J3/98-113

Date:     30 Jan 1998
To:       J3
From:     Dick Hendrickson
Subject:  4f:  Constants for Opaque Data Types

This is a discussion paper and Specs for item 4f, Constants for Opaque Data
Types, for Interval Arithmetic Enabling Technologies.  Assuming there is
general agreement, I think this is detailed enough to also be the syntax
document.

The driving force behind this is to provide a way to specify constants for
interval arithmetic that would be useful even IF interval arithmetic were
implemented as a user written module.  The problem is that Fortran regards
a literal constant, like 3.14, as a literal constant and it is converted to
an internal floating point representation before it gets special cased as
an opaque constant.  This is one of the reasons why something simple like

interval_constructor_function(3.14)

won't work.  Unless the function is truly intrinsic the compiler will
convert 3.14 to binary and pass that to the function: all accuracy is lost.
 Also, creating a magic constructor for interval constants doesn't help
anyone who wants to invent their own derived type and have constants for
it.  Similarly, inventing a new operator pair, like [3.14] doesn't help.
We could make the [...] combination be magic for intervals, but what will a
user do?  It's really no different from a function reference.

OVERLOADED CONSTRUCTOR FUNCTIONS

I think the solution is to build on the already existing derived type
constructor functions by allowing overloads.  It's up to the module writer
to provide as many options as necessary, subject to the normal Ch 14 rules
that they must be unique at compile time.  We probably want an additional
rule saying an overload can't exactly match the normal derived type
constructor function, although that wouldn't be necessary for opaque types.
 So, the interval arithmetic module would probably define overloaded
constructor functions which take one or two character strings as arguments
and returns an interval.  Something like

interval("3.14") or
interval("3.135, 3.145") or
interval("3.14", ".00001")

For interval arithmetic it's natural to use character strings as the
arguments to avoid having the automatic conversion to internal floating
point before the function invocation.  If a person forgot the quote marks
he'd get a compile time error for a missing interface (unless the interval
module definers choose to define an overload for ordinary reals as well).
To know exactly what the different forms mean a user would have to read the
interval module documentation, but that's already true of many existing
non-interval-constructor functions.  Presumably the interval module
designers will make the constructor interface independent of the details of
the opaque type.

This is really just the normal function notation for a function with some
arguments that returns a result of user defined type.  This adds a little
syntactic sugar to make it more obvious what is going on and to make it
possible to construct entities with opaque insides without having to know
the representation.

MAGIC CHARACTER TO DERIVED TYPE CONVERSION

That's a pretty verbose notation for a constant and since the "..." is
likely to be a useful way to send information into an opaque type (for
example intervals) I propose that we also "overload" the conversion between
characters and other types.

The logic when the compiler sees an operation on a character string is:

1)  is it an intrinsic operation?  If so, do it

2)  is it a user defined operation in the F95 sense?  If so, do it

3)  is there an accessible overload to a constructor function that will
unambiguously turn the character string into the needed type?  If so, do
that and then perform the operation using the result.

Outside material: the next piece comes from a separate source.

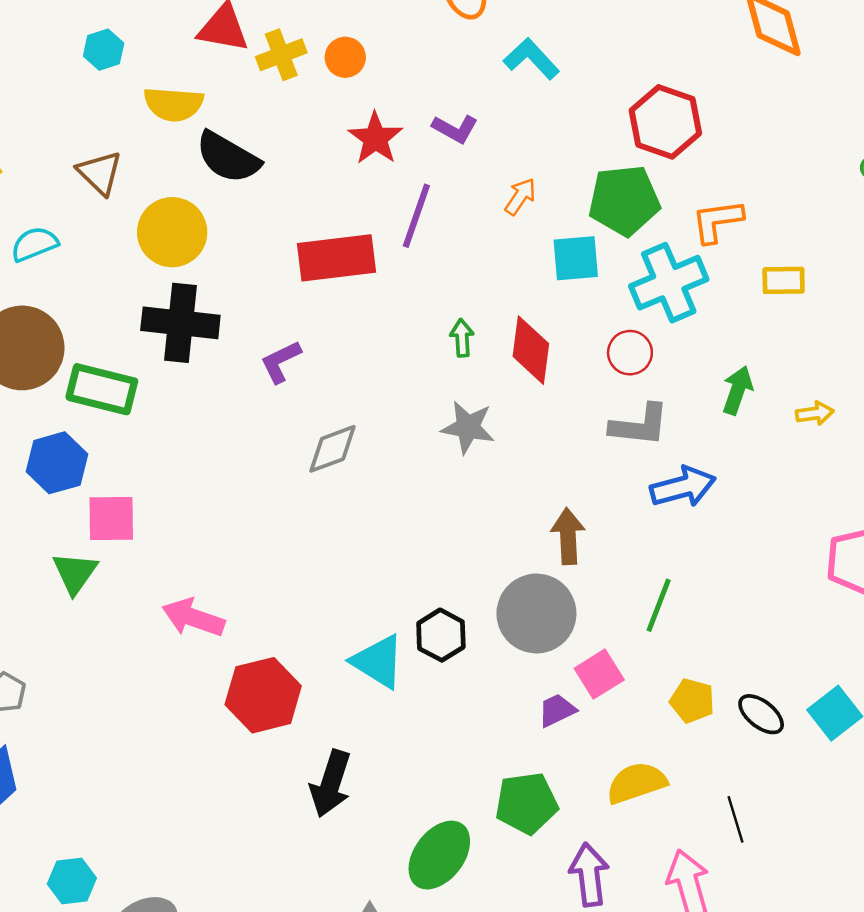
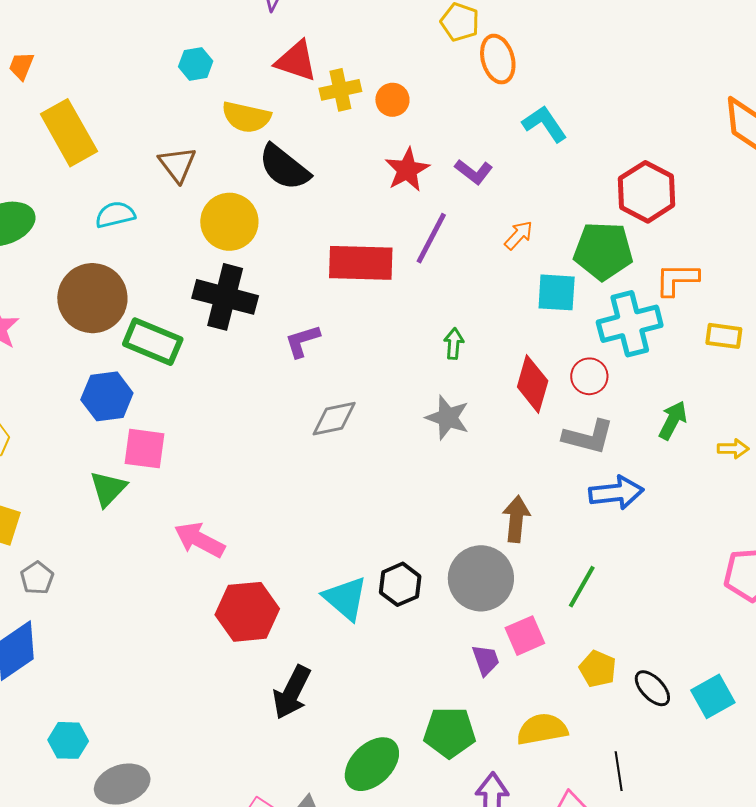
red diamond: (531, 350) -> (533, 384), moved
purple trapezoid: (557, 710) -> (486, 660), turned 88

4)  issue an error message or start WWIII or whatever

In effect, the compiler uses a constructor function to convert the
character string to the type of the other operand.

If X is a type(interval) variable then

X = "3.14"
is equivalent to
X = interval("3.14")

and

print *, X+"3.14"
is equivalent to
print *, X+interval("3.14")

assuming the interval module defines an overload to convert character
strings into entities of type(interval).

Something like

call a_routine_that_expects_an_interval_argument("3.14")

could, in principle, be defined to automatically invoke the constructor IF
the compiler could see an unambiguous interface and know that the routine
wanted an interval argument.  Since we don't do this with calls in general
I wouldn't do it here either.

Things like
"3.14" + 2.71
or
"3.14" + "2.71"
will NOT invoke the character to interval constructor because there is
nothing in the expressions to imply invervalness.  Someone might choose to
define overloads for C+R or C+C, but that's the normal Fortran 95 operator
overloading process.

I don't think this causes parsing problems even if there are variables with
different types involved.  Suppose X is of type(interval) and Y is of
type(complex_interval) then I think

X + "3.14" + Y

is unambiguous by the current chapter 7 rules.  It's equivalent to

(X + interval("3.14)) + Y

just as

X + 3.14 + Y
is
(X + 3.14) + Y    when the types are user defined.

People who write code which has multiple opaque derived types might have a
confusing time sorting out the different meanings of the strings; they
should use the named constructor functions.

OPAQUE CONSTANTS AS INITIALIZERS

To be useful we also have to allow constructor functions as initialization
expressions in type declaration statements.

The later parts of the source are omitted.